◆ **Data in this exercise**
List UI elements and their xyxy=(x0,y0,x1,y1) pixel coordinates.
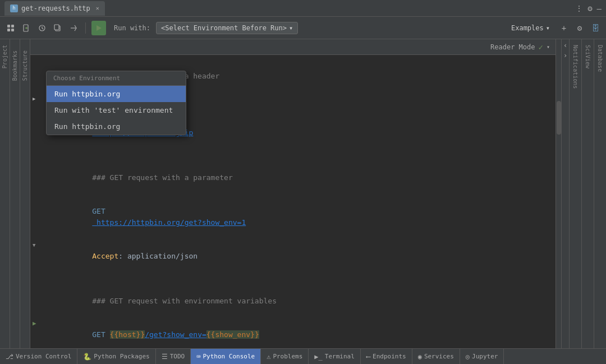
code-line: ▶ GET {{host}}/get?show_env={{show_env}} xyxy=(30,318,556,348)
run-button[interactable] xyxy=(91,21,106,35)
line-content xyxy=(46,273,551,284)
jupyter-icon: ◎ xyxy=(466,353,470,361)
services-item[interactable]: ◉ Services xyxy=(412,349,460,364)
copy-icon[interactable] xyxy=(52,22,64,34)
svg-rect-9 xyxy=(54,25,59,30)
run-with-label: Run with: xyxy=(114,24,150,32)
gear-icon[interactable]: ⚙ xyxy=(573,22,586,34)
line-gutter: ▶ xyxy=(30,284,46,296)
comment-text: ### GET request with a parameter xyxy=(92,173,232,182)
problem-icon: ⚠ xyxy=(267,353,270,361)
line-content: ### GET request with a parameter xyxy=(46,161,551,195)
tab-close-button[interactable]: ✕ xyxy=(96,5,99,11)
comment-text: ### GET request with environment variabl… xyxy=(92,297,277,305)
code-line xyxy=(30,273,556,284)
svg-rect-2 xyxy=(7,29,10,31)
console-icon: ⌨ xyxy=(196,353,200,361)
http-file-icon: h xyxy=(10,4,18,12)
project-sidebar[interactable]: Project xyxy=(0,39,10,348)
reader-mode-bar: Reader Mode ✓ ▾ xyxy=(30,39,556,55)
run-arrow[interactable]: ▶ xyxy=(33,93,40,104)
version-control-item[interactable]: ⎇ Version Control xyxy=(0,349,77,364)
scview-sidebar[interactable]: SciView xyxy=(581,39,594,348)
bookmarks-sidebar[interactable]: Bookmarks xyxy=(10,39,20,348)
separator xyxy=(85,22,86,34)
project-icon[interactable] xyxy=(4,22,17,34)
url-text: /get?show_env= xyxy=(145,330,206,339)
terminal-label: Terminal xyxy=(325,353,355,360)
project-label: Project xyxy=(2,45,8,68)
share-icon[interactable] xyxy=(67,22,80,34)
svg-rect-0 xyxy=(7,25,10,27)
right-panels: ‹ › Notifications SciView Database xyxy=(556,39,606,348)
code-line: ▼ Accept: application/json xyxy=(30,239,556,273)
environment-dropdown: Choose Environment Run httpbin.org Run w… xyxy=(46,71,186,135)
python-console-label: Python Console xyxy=(203,353,255,360)
header-key-text: Accept xyxy=(92,252,118,260)
window-controls: ⋮ ⚙ — xyxy=(575,4,602,13)
code-editor[interactable]: Choose Environment Run httpbin.org Run w… xyxy=(30,55,556,348)
problems-label: Problems xyxy=(273,353,302,360)
endpoints-label: Endpoints xyxy=(373,353,406,360)
service-icon: ◉ xyxy=(418,353,422,361)
code-line: ▶ ### GET request with environment varia… xyxy=(30,284,556,318)
file-tab[interactable]: h get-requests.http ✕ xyxy=(4,1,105,16)
python-console-item[interactable]: ⌨ Python Console xyxy=(191,349,261,364)
dropdown-header: Choose Environment xyxy=(47,71,186,86)
code-line xyxy=(30,150,556,161)
dropdown-item-1[interactable]: Run with 'test' environment xyxy=(47,102,186,118)
expand-icon[interactable]: › xyxy=(563,52,567,59)
collapse-icon[interactable]: ‹ xyxy=(563,42,567,49)
database-sidebar[interactable]: Database xyxy=(594,39,606,348)
python-packages-item[interactable]: 🐍 Python Packages xyxy=(77,349,155,364)
run-arrow-active[interactable]: ▶ xyxy=(33,318,40,329)
examples-chevron-icon: ▾ xyxy=(546,24,550,32)
line-content: Accept: application/json xyxy=(46,239,551,273)
examples-label: Examples xyxy=(511,24,544,32)
endpoints-item[interactable]: ⟵ Endpoints xyxy=(361,349,412,364)
template-var-text: {{show_env}} xyxy=(206,330,259,339)
git-icon: ⎇ xyxy=(6,353,13,361)
services-label: Services xyxy=(424,353,454,360)
jupyter-item[interactable]: ◎ Jupyter xyxy=(460,349,504,364)
scrollbar-thumb[interactable] xyxy=(557,101,561,135)
history-icon[interactable] xyxy=(36,22,48,34)
left-panels: Project Bookmarks Structure xyxy=(0,39,30,348)
env-selector[interactable]: <Select Environment Before Run> ▾ xyxy=(156,22,298,34)
add-file-icon[interactable] xyxy=(20,22,33,34)
env-chevron-icon: ▾ xyxy=(289,24,293,32)
database-label: Database xyxy=(597,45,603,72)
url-text: https://httpbin.org/get?show_env=1 xyxy=(92,218,246,227)
env-selector-label: <Select Environment Before Run> xyxy=(161,24,287,32)
scrollbar-area[interactable] xyxy=(556,39,561,348)
database-top-icon[interactable]: 🗄 xyxy=(589,22,602,34)
tab-label: get-requests.http xyxy=(21,4,90,12)
examples-button[interactable]: Examples ▾ xyxy=(511,24,550,32)
terminal-item[interactable]: ▶_ Terminal xyxy=(309,349,360,364)
notifications-label: Notifications xyxy=(572,45,579,89)
collapse-marker[interactable]: ▼ xyxy=(33,239,35,251)
endpoint-icon: ⟵ xyxy=(366,353,370,361)
line-content xyxy=(46,150,551,161)
line-gutter: ▶ xyxy=(30,195,46,206)
settings-icon[interactable]: ⚙ xyxy=(587,4,592,13)
template-var-text: {{host}} xyxy=(110,330,145,339)
code-line: ▶ GET https://httpbin.org/get?show_env=1 xyxy=(30,195,556,239)
problems-item[interactable]: ⚠ Problems xyxy=(261,349,309,364)
reader-mode-chevron-icon[interactable]: ▾ xyxy=(547,44,550,50)
notifications-sidebar[interactable]: Notifications xyxy=(569,39,581,348)
add-icon[interactable]: + xyxy=(558,22,570,34)
svg-marker-11 xyxy=(97,25,102,31)
dropdown-item-2[interactable]: Run httpbin.org xyxy=(47,118,186,135)
todo-item[interactable]: ☰ TODO xyxy=(156,349,191,364)
toolbar: Run with: <Select Environment Before Run… xyxy=(0,17,606,39)
minimize-icon[interactable]: — xyxy=(597,4,602,13)
dropdown-item-0[interactable]: Run httpbin.org xyxy=(47,86,186,102)
more-options-icon[interactable]: ⋮ xyxy=(575,4,583,13)
header-val-text: application/json xyxy=(127,252,198,260)
line-gutter: ▼ xyxy=(30,239,46,251)
line-gutter: ▶ xyxy=(30,161,46,172)
structure-sidebar[interactable]: Structure xyxy=(20,39,30,348)
line-gutter: ▶ xyxy=(30,318,46,329)
line-gutter: ▶ xyxy=(30,59,46,71)
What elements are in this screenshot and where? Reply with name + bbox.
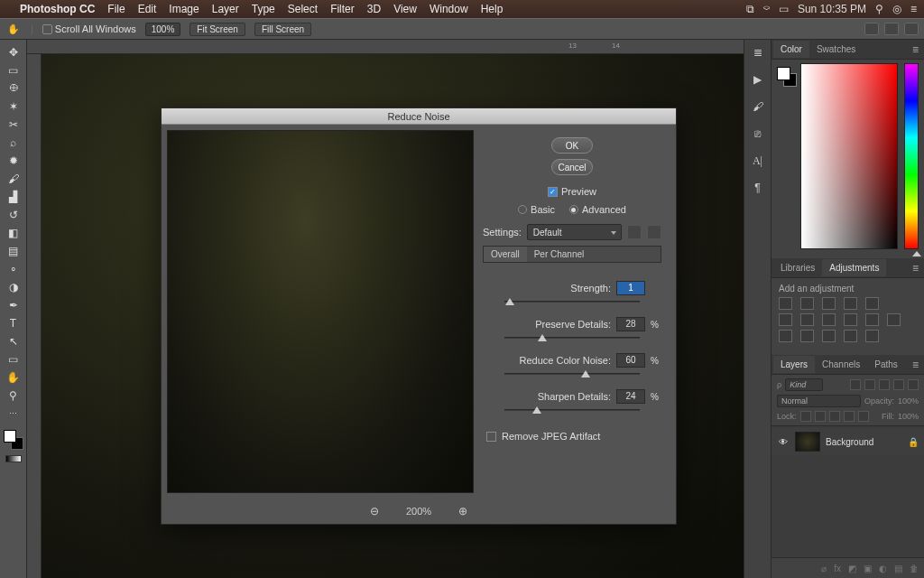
wifi-icon[interactable]: ⌔ xyxy=(763,3,770,15)
adjustments-panel-menu[interactable]: ≡ xyxy=(907,262,924,275)
new-group-icon[interactable]: ▣ xyxy=(864,564,872,573)
menu-window[interactable]: Window xyxy=(430,3,468,15)
preserve-slider[interactable] xyxy=(504,337,640,339)
tab-channels[interactable]: Channels xyxy=(815,356,867,373)
lock-pos[interactable] xyxy=(829,411,840,422)
siri-icon[interactable]: ◎ xyxy=(892,3,901,15)
adj-gradmap[interactable] xyxy=(844,330,857,342)
character-panel-icon[interactable]: A| xyxy=(751,154,765,168)
tab-adjustments[interactable]: Adjustments xyxy=(822,259,886,276)
sharpen-slider[interactable] xyxy=(504,409,640,411)
menu-extras-icon[interactable]: ≡ xyxy=(910,3,917,15)
fill-screen-button[interactable]: Fill Screen xyxy=(254,23,311,36)
pen-tool[interactable]: ✒ xyxy=(2,296,25,314)
tab-libraries[interactable]: Libraries xyxy=(773,259,822,276)
strength-value[interactable]: 1 xyxy=(616,281,645,295)
dodge-tool[interactable]: ◑ xyxy=(2,278,25,296)
lock-all[interactable] xyxy=(858,411,869,422)
quick-mask-toggle[interactable] xyxy=(5,455,22,462)
adj-poster[interactable] xyxy=(800,330,814,342)
tab-swatches[interactable]: Swatches xyxy=(809,41,863,58)
edit-toolbar-button[interactable]: ⋯ xyxy=(2,405,25,423)
radio-advanced[interactable]: Advanced xyxy=(569,204,626,215)
save-settings-icon[interactable] xyxy=(627,225,642,239)
visibility-icon[interactable]: 👁 xyxy=(777,437,790,447)
layer-filter-select[interactable]: Kind xyxy=(785,378,823,391)
color-swatch[interactable] xyxy=(4,430,23,450)
clock[interactable]: Sun 10:35 PM xyxy=(798,3,866,15)
tab-overall[interactable]: Overall xyxy=(484,247,527,262)
link-layers-icon[interactable]: ⌀ xyxy=(821,564,827,573)
delete-settings-icon[interactable] xyxy=(647,225,661,239)
crop-tool[interactable]: ✂ xyxy=(2,116,25,134)
delete-layer-icon[interactable]: 🗑 xyxy=(910,564,919,573)
adj-brightness[interactable] xyxy=(779,297,792,310)
adj-colorbal[interactable] xyxy=(800,313,814,326)
filter-type[interactable] xyxy=(879,379,890,390)
battery-icon[interactable]: ▭ xyxy=(779,3,789,15)
color-panel-menu[interactable]: ≡ xyxy=(907,43,924,56)
shape-tool[interactable]: ▭ xyxy=(2,350,25,368)
brush-settings-icon[interactable]: ⎚ xyxy=(751,126,765,141)
blur-tool[interactable]: ∘ xyxy=(2,260,25,278)
tab-color[interactable]: Color xyxy=(773,41,809,58)
healing-tool[interactable]: ✹ xyxy=(2,152,25,170)
opacity-value[interactable]: 100% xyxy=(898,396,919,406)
history-panel-icon[interactable]: ≣ xyxy=(751,45,765,60)
adj-hue[interactable] xyxy=(779,313,792,326)
app-name[interactable]: Photoshop CC xyxy=(20,3,95,15)
zoom-out-icon[interactable]: ⊖ xyxy=(370,505,379,517)
lock-artb[interactable] xyxy=(844,411,855,422)
filter-shape[interactable] xyxy=(893,379,904,390)
menu-edit[interactable]: Edit xyxy=(138,3,157,15)
color-field[interactable] xyxy=(800,63,898,249)
settings-dropdown[interactable]: Default xyxy=(527,224,622,240)
menu-type[interactable]: Type xyxy=(252,3,275,15)
menu-select[interactable]: Select xyxy=(288,3,318,15)
color-fg-bg[interactable] xyxy=(777,67,797,87)
menu-filter[interactable]: Filter xyxy=(330,3,355,15)
radio-basic[interactable]: Basic xyxy=(518,204,555,215)
sharpen-value[interactable]: 24 xyxy=(616,389,645,404)
paragraph-panel-icon[interactable]: ¶ xyxy=(751,181,765,195)
color-noise-slider[interactable] xyxy=(504,373,640,375)
zoom-in-icon[interactable]: ⊕ xyxy=(458,505,467,517)
adj-curves[interactable] xyxy=(822,297,836,310)
filter-adj[interactable] xyxy=(864,379,875,390)
move-tool[interactable]: ✥ xyxy=(2,43,25,61)
adj-bw[interactable] xyxy=(822,313,836,326)
marquee-tool[interactable]: ▭ xyxy=(2,61,25,79)
color-noise-value[interactable]: 60 xyxy=(616,353,645,368)
layers-panel-menu[interactable]: ≡ xyxy=(907,359,924,371)
menu-help[interactable]: Help xyxy=(481,3,504,15)
menu-file[interactable]: File xyxy=(107,3,125,15)
strength-slider[interactable] xyxy=(504,301,640,303)
share-icon[interactable] xyxy=(904,23,919,35)
gradient-tool[interactable]: ▤ xyxy=(2,242,25,260)
filter-pixel[interactable] xyxy=(850,379,861,390)
quick-select-tool[interactable]: ✶ xyxy=(2,98,25,116)
adj-vibrance[interactable] xyxy=(865,297,879,310)
new-layer-icon[interactable]: ▤ xyxy=(894,564,902,573)
tab-per-channel[interactable]: Per Channel xyxy=(527,247,592,262)
adj-selcolor[interactable] xyxy=(865,330,879,342)
layer-mask-icon[interactable]: ◩ xyxy=(848,564,856,573)
hue-slider[interactable] xyxy=(904,63,919,249)
zoom-tool[interactable]: ⚲ xyxy=(2,387,25,405)
workspace-icon-2[interactable] xyxy=(884,23,899,35)
adj-invert[interactable] xyxy=(779,330,792,342)
ok-button[interactable]: OK xyxy=(551,137,593,154)
tab-paths[interactable]: Paths xyxy=(867,356,905,373)
fit-screen-button[interactable]: Fit Screen xyxy=(189,23,245,36)
history-brush-tool[interactable]: ↺ xyxy=(2,206,25,224)
adj-levels[interactable] xyxy=(800,297,814,310)
workspace-icon-1[interactable] xyxy=(864,23,879,35)
brush-panel-icon[interactable]: 🖌 xyxy=(751,99,765,114)
lock-trans[interactable] xyxy=(800,411,811,422)
dialog-preview[interactable] xyxy=(167,130,474,493)
remove-jpeg-checkbox[interactable]: Remove JPEG Artifact xyxy=(486,431,661,442)
cancel-button[interactable]: Cancel xyxy=(551,159,593,175)
layer-row[interactable]: 👁 Background 🔒 xyxy=(772,428,924,455)
eyedropper-tool[interactable]: ⌕ xyxy=(2,134,25,152)
zoom-field[interactable]: 100% xyxy=(145,23,181,36)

◆ **Exercise description**
Where a line of the records has the string "name", copy that line.

◆ **Answer section**
What elements are in this screenshot and where? Reply with name + bbox.
app-name[interactable]: Photoshop CC xyxy=(20,3,95,15)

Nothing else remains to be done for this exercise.